Baker Hughes Inc (BHI.N), the world's third-largest oilfield services provider, reported a 36 percent fall in quarterly profit as both activity and pricing decreased in its main North American market.
Larger rival Halliburton Co (HAL.N) will reveal how it fared in an especially tough quarter for the industry when it posts fourth-quarter results on Friday. Sector leader Schlumberger (SLB.N) managed to offset the U.S. onshore decline with a strong performance in the Gulf of Mexico.
After the service companies spent heavily to gear up for a boom, a unexpected surge in North American natural gas output led to a drop in drilling activity that left the region's market with 25 percent too much pressure pumping equipment - used in hydraulic fracturing to extract oil and gas from shale rock.
Chief Executive Martin Craighead said this translated into at least 125 pressure pumping fleets across the sector that are now idle or underutilized.
"All else being equal, the U.S. would need at least 300 additional drilling rigs to come back online in order to get those idle fleets fully up and utilized," Craighead told analysts on a conference call on Wednesday.
But the company, which compiles a benchmark rig count for the industry, predicted a rise in the U.S. drilling rig count to 1,880 by the end of 2013 - up only 125 from current levels.
Rig efficiency would improve, however, with the number of wells sunk per rig growing again this year after a rise in 2012, Craighead said. This has been driven by better understanding of the reservoirs as well as newer equipment.

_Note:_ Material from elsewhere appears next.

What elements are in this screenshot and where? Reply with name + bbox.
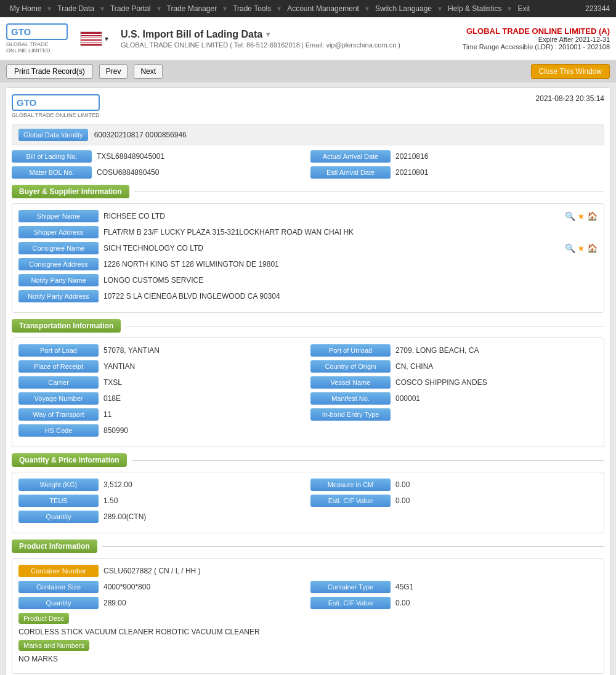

International drilling activity would improve by 7 percent in 2013, even if the addition of Iraq's rigs to the mix was excluded, Baker Hughes predicted.
The company plans to cut capital expenditure by 30 percent for 2013 from its 2012 level of $2.87 billion. [ID:nPnDA46648] The share of capital devoted to North America would drop to about a third from half in 2012.
The number of U.S. rigs drilling for oil and natural gas liquids fell to its lowest in 10 months, at 1,316, in the week ended January 18, while the gas-directed rig count is hovering just above the 13-1/2-year low of 413 posted 10 weeks ago, Baker Hughes data show.
Net income from continuing operations attributable to Baker Hughes fell to $211 million, or 48 cents per share, for the fourth quarter, from $331 million, or 76 cents per share, a year earlier. Revenue fell slightly to $5.22 billion, with nearly 50 percent coming from North America.
The company warned last month that fourth-quarter margins and revenue would be below its expectations.
Shares of Houston-based Baker Hughes were 21 cents lower at $44.64 in early trading on the New York Stock Exchange on Wednesday.
They have risen nearly 8 percent so far this year, while the Thomson Reuters United States Oil Related Services and Equipment Index .TRXFLDUSPOILS has been largely flat.